FDIC on Disaster RecoveryRegulator Says Working in Cloud Requires Proactive Vendor Management
"We listed some guidance back in 2008 and it covers a lot of new areas [such as cloud computing] and a lot of traditional areas," Saxinger sys. "Reliance on interdependencies is something we highlighted here. ... Even if you are working in the cloud, you can't work in a vacuum. You have to work together to test systems.

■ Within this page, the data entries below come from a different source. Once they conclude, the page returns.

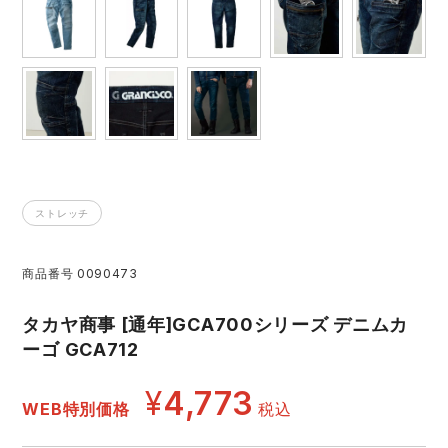
レインウェアランキング
シンメン
夜間・高視認性安全服
日進ゴム
ヤッケ
アイズフロンティア ランキング
ハイパーV
医療白衣・介護服
丸五
作業用小物・アクセサリー
TSDESIGN ランキング
ムービンカット
グラディエーター
鞄・バッグ
ストレッチ
コーコス ランキング
ニオイクリア
タカヤ商事
つなぎ
商品番号
0090473
アイトス ランキング
エアークラフト
自重堂
ファン付き作業着・空調服
タカヤ商事 [通年]GCA700シリーズ デニムカ
ジーベック ランキング
サーヴォ
セロリー 大阪支店
ーゴ GCA712
電熱ウェア・ヒートウェア
ネーム刺繍・プリント加工対象商品
¥
4,773
アタックベース
サンエス
WEB特別価格
税込
刺繍・プリント加工対象商品
作業着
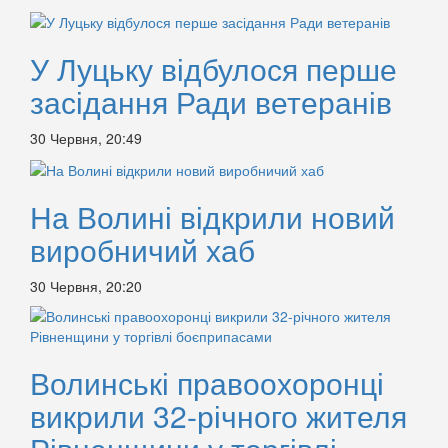
У Луцьку відбулося перше
засідання Ради ветеранів
30 Червня, 20:49
На Волині відкрили новий
виробничий хаб
30 Червня, 20:20
Волинські правоохоронці
викрили 32-річного жителя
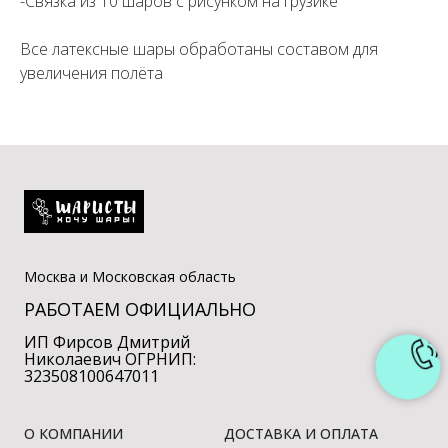
-Связка из 10 шаров с рисунком на грузике
Все латексные шары обработаны составом для
увеличения полёта
Москва и Московская область
РАБОТАЕМ ОФИЦИАЛЬНО
ИП Фирсов Дмитрий
Николаевич ОГРНИП:
323508100647011
О КОМПАНИИ
ДОСТАВКА И ОПЛАТА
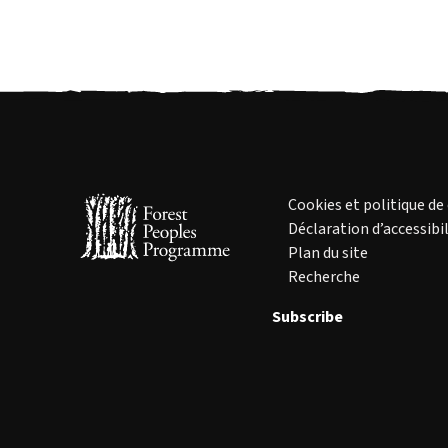
Cookies et politique de
Déclaration d’accessibil
Plan du site
Recherche
Subscribe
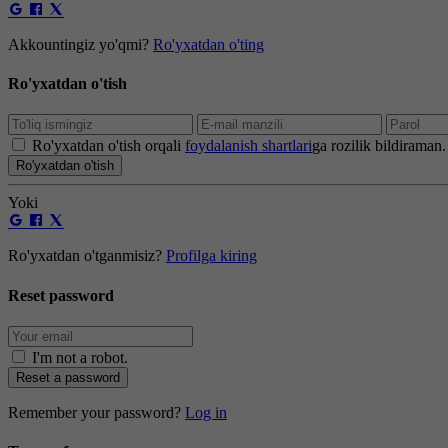
Akkountingiz yo'qmi?
Ro'yxatdan o'ting
Ro'yxatdan o'tish
Ro'yxatdan o'tish orqali
foydalanish shartlari
ga rozilik bildiraman.
Ro'yxatdan o'tish
Yoki
Ro'yxatdan o'tganmisiz?
Profilga kiring
Reset password
I'm not a robot
.
Reset a password
Remember your password?
Log in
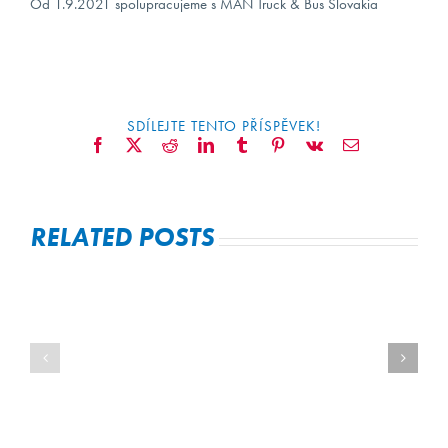
Od 1.9.2021 spolupracujeme s MAN Truck & Bus Slovakia
KONTAKT
SDÍLEJTE TENTO PŘÍSPĚVEK!
Facebook
X
Reddit
LinkedIn
Tumblr
Pinterest
Vk
Email
RELATED POSTS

Just because you outsource does not mean you eliminate risk."
Many questions about the resilience of the cloud also exist, meaning banks really need to have a thorough understanding of how the vendors they rely on back up their regional and physical systems. "There's probably a lot more planning that needs to go into which elements are covered by the cloud's recovery process," Saxinger says.

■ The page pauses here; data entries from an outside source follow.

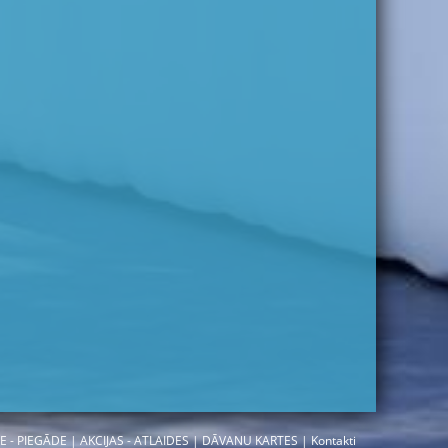
E - PIEGĀDE
|
AKCIJAS - ATLAIDES
|
DĀVANU KARTES
|
Kontakti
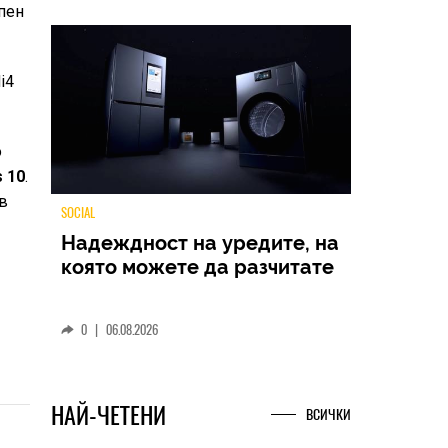
пен
i4
о
s 10
.
ов
TECH
Samsung Galaxy Z Fold8
Ultra – ново име, познато
представяне
0
|
04.08.2026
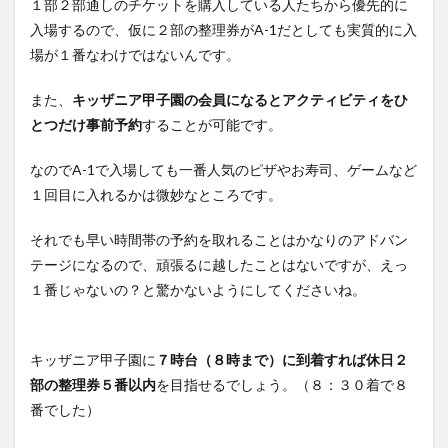
１部２部通しのチケットを購入している人たちから優先的に
ティ
ビテ
入場するので、仮に２部の整理券がA-1だとしても実質的に入
ィ状
場が１番なわけではないんです。
況や
マッ
プは
また、
キッザニア甲子園の会員になるとアクティビティをひ
アプ
とつだけ事前予約
することが可能です。
リで
確認
なのでA-1で入場しても一番人気のピザやお寿司、ゲームなど
可能
１回目に入れるかは微妙なところです。
それでも早い時間帯の予約を取れることはかなりのアドバン
テージになるので、頑張るに越したことはないですが、えっ
１番じゃないの？と驚かないようにしてくださいね。
キッザニア甲子園に
７時台（８時まで）に到着すれば休日２
部の整理券５番以内
を目指せるでしょう。（８：３０着で８
番でした）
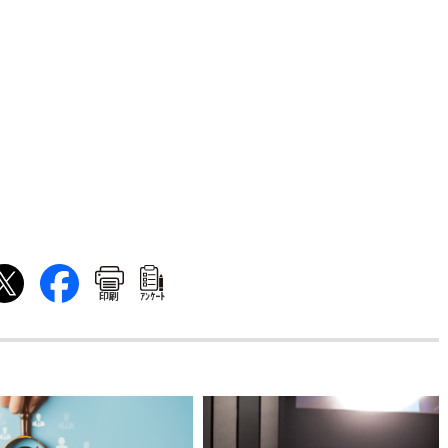
印刷
ｱﾝｹｰﾄ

During this second part of a two-part interview with Information Security Media Group, Saxinger discusses:
- Lessons the industry learned about cloud downfalls from the Amazon.com outage;
- How disaster recovery during severe storms can be foiled if service level agreements with cloud vendors are not clearly spelled out;
- Why testing is so critical, before an outage occurs.
Be sure to also listen to part 1, when Saxinger talks about vendor management programs and the heightened scrutiny they are now getting from regulators, especially in areas of emerging technology. [See FDIC on Improving Vendor Management.]

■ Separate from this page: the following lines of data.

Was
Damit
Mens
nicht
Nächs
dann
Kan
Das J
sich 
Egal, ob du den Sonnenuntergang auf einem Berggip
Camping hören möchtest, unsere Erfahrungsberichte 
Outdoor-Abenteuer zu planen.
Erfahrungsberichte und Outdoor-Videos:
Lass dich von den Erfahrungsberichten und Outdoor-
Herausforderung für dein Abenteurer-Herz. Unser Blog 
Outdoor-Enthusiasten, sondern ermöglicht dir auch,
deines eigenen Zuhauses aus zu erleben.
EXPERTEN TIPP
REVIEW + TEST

Saxinger is the team leader and subject expert for the FDIC's Division of Supervision and Consumer Protection in the area of regulatory IT examinations. He serves as the lead developer of the FDIC's IT examination standards and procedures, IT examiner education, and IT examination oversight. He has authored or contributed to various regulatory policies such as third-party risk and outsourcing, business continuity, payment systems, authentication, identity theft, spyware, and other emerging technologies. He is also a member of the FFIEC IT Examination Handbook working group which publishes the interagency guidance and examination procedures for various IT, payment, and operational risk areas.